Since the ruling was delivered, the CPS issued a bulletin to prosecutors on 5 April 2018 alerting them to the outcome of the case and confirming that CPS guidance will be updated shortly to reflect the clarification of the operation of the s.45 defence provided by this judgment. We suggest the following wording as a potential update: Burden and standard of proof It is for the defendant to raise evidence of each element of the defence under section 45 of the Modern Slavery Act 2015. The burden of proof remains with the prosecution when the defence is raised. Once raised, it is for the prosecution to disprove one or more elements of the defence beyond reasonable doubt. If the prosecution discharge this burden, the defence will fail (see the judgment in MK v R [2018] EWCA Crim 667 [45]). In the case of adults, the prosecution must adduce sufficient evidence to satisfy a jury beyond reasonable doubt that the defendant was either:
not a victim of slavery or exploitation
not compelled to commit the offence; or, if he was so acting,
the compulsion was not as a direct consequence of the defendant’s slavery or exploitation; or, if he was so acting,
that a reasonable person with the same characteristics of the defendant and in the same position would have had a realistic alternative to committing the offence.
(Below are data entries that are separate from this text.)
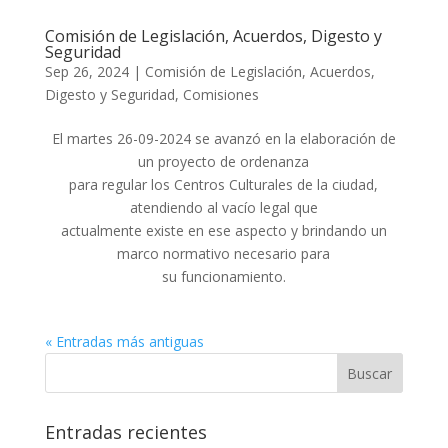
Comisión de Legislación, Acuerdos, Digesto y
Seguridad
Sep 26, 2024
|
Comisión de Legislación, Acuerdos,
Digesto y Seguridad
,
Comisiones
El martes 26-09-2024 se avanzó en la elaboración de
un proyecto de ordenanza
para regular los Centros Culturales de la ciudad,
atendiendo al vacío legal que
actualmente existe en ese aspecto y brindando un
marco normativo necesario para
su funcionamiento.
« Entradas más antiguas
Entradas recientes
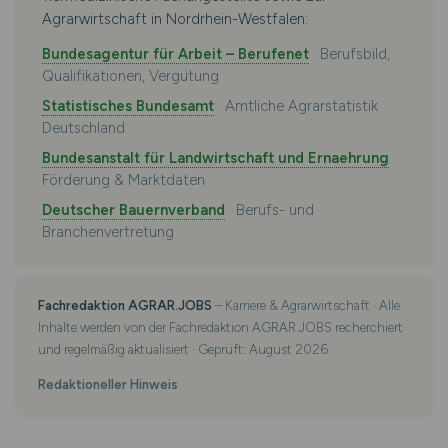
Agrarwirtschaft in Nordrhein-Westfalen:
Bundesagentur für Arbeit – Berufenet
· Berufsbild,
Qualifikationen, Vergütung
Statistisches Bundesamt
· Amtliche Agrarstatistik
Deutschland
Bundesanstalt für Landwirtschaft und Ernaehrung
·
Förderung & Marktdaten
Deutscher Bauernverband
· Berufs- und
Branchenvertretung
Fachredaktion AGRAR.JOBS
– Karriere & Agrarwirtschaft · Alle
Inhalte werden von der Fachredaktion AGRAR.JOBS recherchiert
und regelmäßig aktualisiert · Geprüft: August 2026
Redaktioneller Hinweis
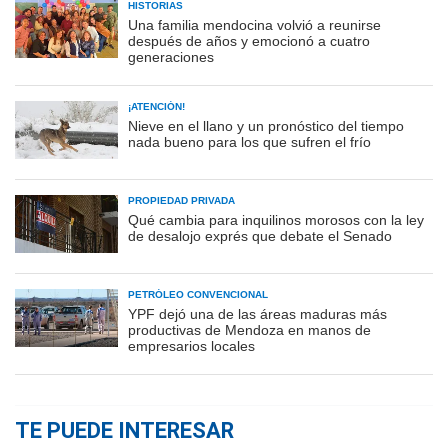
HISTORIAS
Una familia mendocina volvió a reunirse
después de años y emocionó a cuatro
generaciones
¡ATENCIÓN!
Nieve en el llano y un pronóstico del tiempo
nada bueno para los que sufren el frío
PROPIEDAD PRIVADA
Qué cambia para inquilinos morosos con la ley
de desalojo exprés que debate el Senado
PETRÓLEO CONVENCIONAL
YPF dejó una de las áreas maduras más
productivas de Mendoza en manos de
empresarios locales
TE PUEDE INTERESAR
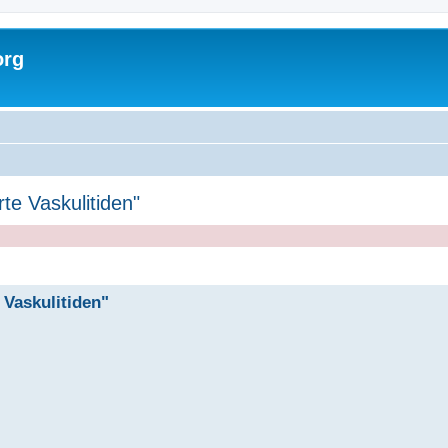
org
te Vaskulitiden"
 Vaskulitiden"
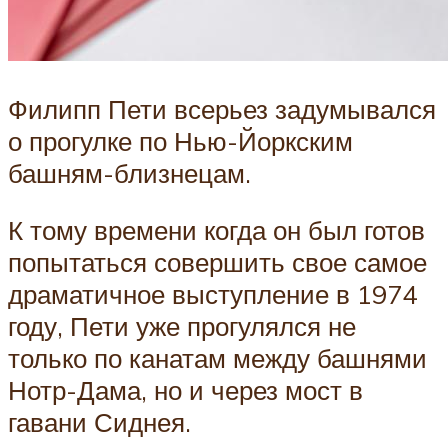
Филипп Пети всерьез задумывался
о прогулке по Нью-Йоркским
башням-близнецам.
К тому времени когда он был готов
попытаться совершить свое самое
драматичное выступление в 1974
году, Пети уже прогулялся не
только по канатам между башнями
Нотр-Дама, но и через мост в
гавани Сиднея.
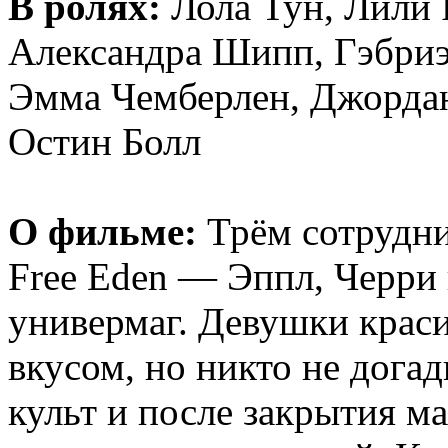
В ролях:
Лола Тун, Лили 
Александра Шипп, Гэбри
Эмма Чемберлен, Джордан 
Остин Болл
О фильме:
Трём сотрудн
Free Eden — Эппл, Черри 
универмаг. Девушки крас
вкусом, но никто не догад
культ и после закрытия м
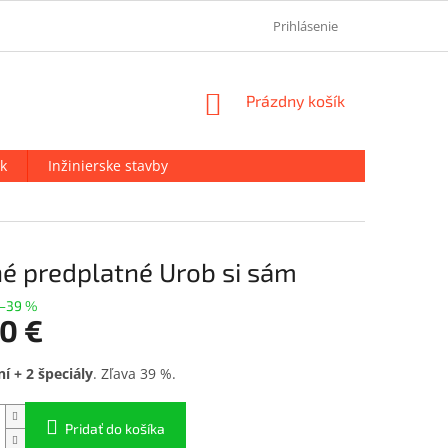
OCHRANA OSOBNÝCH ÚDAJOV
KONTAKT
Prihlásenie
O NÁS
NÁKUPNÝ
Prázdny košík
KOŠÍK
k
Inžinierske stavby
é predplatné Urob si sám
–39 %
60 €
ová
í + 2 špeciály
. Zľava 39 %.
Pridať do košíka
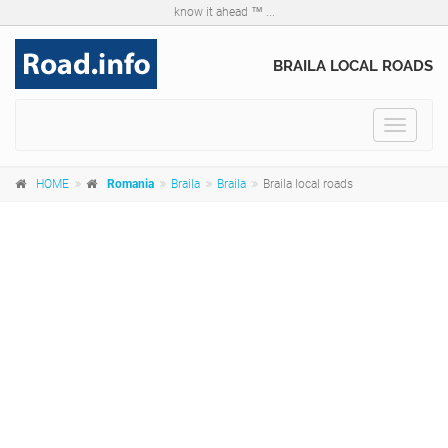
know it ahead ™ ...
BRAILA LOCAL ROADS
Toggle
navigat
HOME
Romania
Braila
Braila
Braila local roads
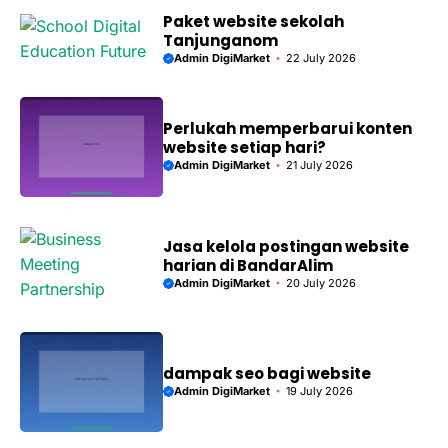
Paket website sekolah
Tanjunganom
Admin DigiMarket
22 July 2026
Perlukah memperbarui konten
website setiap hari?
Admin DigiMarket
21 July 2026
Jasa kelola postingan website
harian di BandarAlim
Admin DigiMarket
20 July 2026
dampak seo bagi website
Admin DigiMarket
19 July 2026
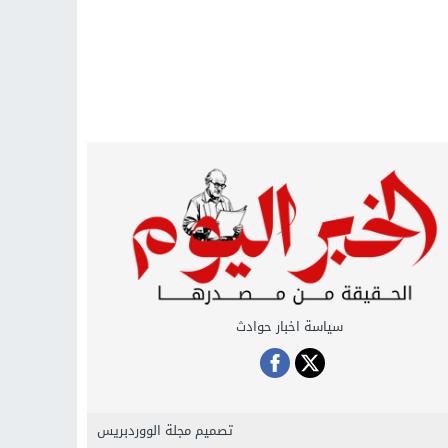
سياسة اخبار حوادث
تصميم
مجلة الووردبريس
Where any issue as to the age of the defendant arises, the prosecution must adduce sufficient evidence to prove beyond reasonable doubt that the defendant was an adult (18 years-old) at the time the offence was committed. If the prosecution are unable to discharge this burden, then the defendant must be treated as a child for the purposes of section 45 of the Modern Slavery Act 2015 (see the judgment in MK v R [2018] EWCA Crim 667 [44]). In the case of children, the prosecution must adduce sufficient evidence to satisfy a jury beyond reasonable doubt that a reasonable person in the same situation and with the same characteristics of the defendant, would not have done that act.